Desjani’s assessment matched his own. Geary nodded, then frowned, once again bothered by the thought that he was missing something. But whatever it was stayed hidden in the back of his mind, refusing to come forward, so Geary finally tried thinking of other things in the hope that would help. It didn’t.

FIVE hours out from the hypernet gate, Geary frowned again. Syndic Force Alpha, the Training Flotilla, had kept accelerating to.25 light and adjusted its track slightly to cross the path of Task Force Furious before the Alliance ships reached the fourth planet. “Why do I get the feeling they’re not planning on slowing down to engage Task Force Furious?”

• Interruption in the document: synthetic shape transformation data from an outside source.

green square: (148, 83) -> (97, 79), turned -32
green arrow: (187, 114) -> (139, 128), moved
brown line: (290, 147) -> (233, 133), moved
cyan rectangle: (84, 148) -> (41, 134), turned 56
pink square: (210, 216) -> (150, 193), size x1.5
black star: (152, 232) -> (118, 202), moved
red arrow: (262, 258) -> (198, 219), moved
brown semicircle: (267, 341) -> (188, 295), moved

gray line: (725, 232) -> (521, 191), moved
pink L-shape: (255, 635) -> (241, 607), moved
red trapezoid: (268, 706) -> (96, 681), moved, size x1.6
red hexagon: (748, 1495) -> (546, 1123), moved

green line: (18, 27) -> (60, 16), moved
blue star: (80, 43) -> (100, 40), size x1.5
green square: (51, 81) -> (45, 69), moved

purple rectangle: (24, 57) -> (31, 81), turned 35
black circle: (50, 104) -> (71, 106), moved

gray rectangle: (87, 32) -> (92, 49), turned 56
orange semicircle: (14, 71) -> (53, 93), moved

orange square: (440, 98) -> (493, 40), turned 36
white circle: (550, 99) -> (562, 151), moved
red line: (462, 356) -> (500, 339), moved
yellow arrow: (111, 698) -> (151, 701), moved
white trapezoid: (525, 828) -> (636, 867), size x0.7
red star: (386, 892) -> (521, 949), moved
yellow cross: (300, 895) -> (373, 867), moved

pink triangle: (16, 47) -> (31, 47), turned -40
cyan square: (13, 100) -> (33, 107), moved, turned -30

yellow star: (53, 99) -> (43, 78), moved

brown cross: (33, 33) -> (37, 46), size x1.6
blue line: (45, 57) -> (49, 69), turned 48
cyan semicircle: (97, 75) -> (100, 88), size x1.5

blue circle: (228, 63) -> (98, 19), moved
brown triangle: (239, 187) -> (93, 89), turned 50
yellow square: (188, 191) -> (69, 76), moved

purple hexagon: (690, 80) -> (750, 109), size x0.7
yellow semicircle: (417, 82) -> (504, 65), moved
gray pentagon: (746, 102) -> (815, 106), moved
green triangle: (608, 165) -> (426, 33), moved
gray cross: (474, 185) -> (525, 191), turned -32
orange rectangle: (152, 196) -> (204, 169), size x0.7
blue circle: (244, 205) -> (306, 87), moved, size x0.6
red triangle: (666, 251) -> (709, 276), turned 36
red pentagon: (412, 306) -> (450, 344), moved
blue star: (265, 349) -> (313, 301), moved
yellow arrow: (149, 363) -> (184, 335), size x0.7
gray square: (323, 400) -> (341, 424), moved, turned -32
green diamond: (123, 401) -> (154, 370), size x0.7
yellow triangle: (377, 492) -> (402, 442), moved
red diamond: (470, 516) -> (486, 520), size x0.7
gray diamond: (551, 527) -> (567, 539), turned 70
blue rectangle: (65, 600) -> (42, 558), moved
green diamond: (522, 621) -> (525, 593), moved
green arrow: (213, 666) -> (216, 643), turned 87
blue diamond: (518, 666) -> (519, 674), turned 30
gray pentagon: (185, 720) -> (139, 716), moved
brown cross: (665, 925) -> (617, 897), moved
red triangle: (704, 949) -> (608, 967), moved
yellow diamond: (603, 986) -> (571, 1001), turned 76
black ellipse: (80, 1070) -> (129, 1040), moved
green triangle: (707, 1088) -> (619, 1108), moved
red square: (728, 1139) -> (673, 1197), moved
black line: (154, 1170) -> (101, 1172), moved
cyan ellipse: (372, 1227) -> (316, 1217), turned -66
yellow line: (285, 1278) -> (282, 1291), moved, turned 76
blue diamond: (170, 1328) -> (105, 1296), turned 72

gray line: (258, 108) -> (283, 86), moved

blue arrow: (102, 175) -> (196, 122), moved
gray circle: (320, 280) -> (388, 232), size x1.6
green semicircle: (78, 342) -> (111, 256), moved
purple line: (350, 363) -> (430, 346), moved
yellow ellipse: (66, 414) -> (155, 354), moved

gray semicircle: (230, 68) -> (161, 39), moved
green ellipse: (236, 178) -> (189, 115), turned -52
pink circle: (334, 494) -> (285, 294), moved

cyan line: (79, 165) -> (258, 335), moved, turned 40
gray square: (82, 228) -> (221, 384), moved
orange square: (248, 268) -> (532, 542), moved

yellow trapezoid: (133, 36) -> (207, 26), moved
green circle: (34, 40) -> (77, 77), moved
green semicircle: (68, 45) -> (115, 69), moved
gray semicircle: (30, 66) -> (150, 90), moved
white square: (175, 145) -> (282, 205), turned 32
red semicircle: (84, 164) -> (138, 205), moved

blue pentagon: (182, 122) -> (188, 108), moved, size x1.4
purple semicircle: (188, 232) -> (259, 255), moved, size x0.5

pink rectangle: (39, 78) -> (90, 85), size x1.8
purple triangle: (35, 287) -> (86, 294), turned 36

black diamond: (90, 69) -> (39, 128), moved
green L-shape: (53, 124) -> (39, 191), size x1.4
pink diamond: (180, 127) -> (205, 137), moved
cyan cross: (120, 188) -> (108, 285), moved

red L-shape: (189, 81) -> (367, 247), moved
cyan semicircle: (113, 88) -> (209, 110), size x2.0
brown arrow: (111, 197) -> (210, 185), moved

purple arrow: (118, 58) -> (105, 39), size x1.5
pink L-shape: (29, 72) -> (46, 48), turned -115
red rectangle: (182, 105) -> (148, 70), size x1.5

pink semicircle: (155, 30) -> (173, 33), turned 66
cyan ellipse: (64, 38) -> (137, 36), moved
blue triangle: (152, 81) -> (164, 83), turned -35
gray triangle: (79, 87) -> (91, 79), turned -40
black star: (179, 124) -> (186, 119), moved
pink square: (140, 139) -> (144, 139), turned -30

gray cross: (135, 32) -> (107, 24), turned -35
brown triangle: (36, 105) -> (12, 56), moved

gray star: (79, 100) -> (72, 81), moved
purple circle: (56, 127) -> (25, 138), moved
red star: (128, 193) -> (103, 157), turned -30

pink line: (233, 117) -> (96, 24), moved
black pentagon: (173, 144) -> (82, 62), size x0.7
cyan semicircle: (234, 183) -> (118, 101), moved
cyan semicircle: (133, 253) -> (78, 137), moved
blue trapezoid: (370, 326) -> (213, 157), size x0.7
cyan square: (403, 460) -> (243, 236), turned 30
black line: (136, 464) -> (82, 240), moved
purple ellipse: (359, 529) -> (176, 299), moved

Desjani seemed puzzled as well. “I don’t see how many hits they can hope to achieve at that speed. There’s no point in any intercept that isn’t a threat. If Cresida’s ships do any evasive maneuvers at all, they’ll totally throw off firing solutions on the Syndic ships, and relativistic distortion will keep the Syndics from even seeing exactly what the Alliance ships are doing. Surely even if the commanders in the Syndic ships don’t realize that, the more senior Syndic commanders on the planets do. They’ve had plenty of time to tell Force Alpha to do something different, but that hasn’t happened.”

“Why would they do something that will almost eliminate their chances of hitting our ships?” Geary wondered out loud. “Why would their superiors agree to it?”

He’d forgotten Co-President Rione was once again in the bridge’s observer seat. Now her voice sounded like that of a teacher instructing a dull student. “Perhaps you should stop assuming you know their intentions.”

Geary turned to look at Rione. “What do you mean?”

“I mean that you keep talking about what the Syndics must do to hit your ships. What if hitting your ships isn’t the Syndics’ priority?”

Desjani, looking reluctant to agree with Rione, clenched one fist. “If they can’t hit us, that also means the same relativistic factors will keep us from being able to target them well. They’re minimizing their chances of getting hit again.”

Survival was the Syndic priority? But why? “What would be the point of keeping that formation as intact as possible while letting us run amok?”

“They expect something to change the odds,” Desjani stated slowly.

Geary gritted his teeth. He and Desjani had been assuming they knew the Syndic intentions and then trying to make Syndic actions match those assumptions. The enemy’s real intentions were obvious now that Rione had focused them back on what the Syndics were actually doing. “Do they expect more reinforcements?”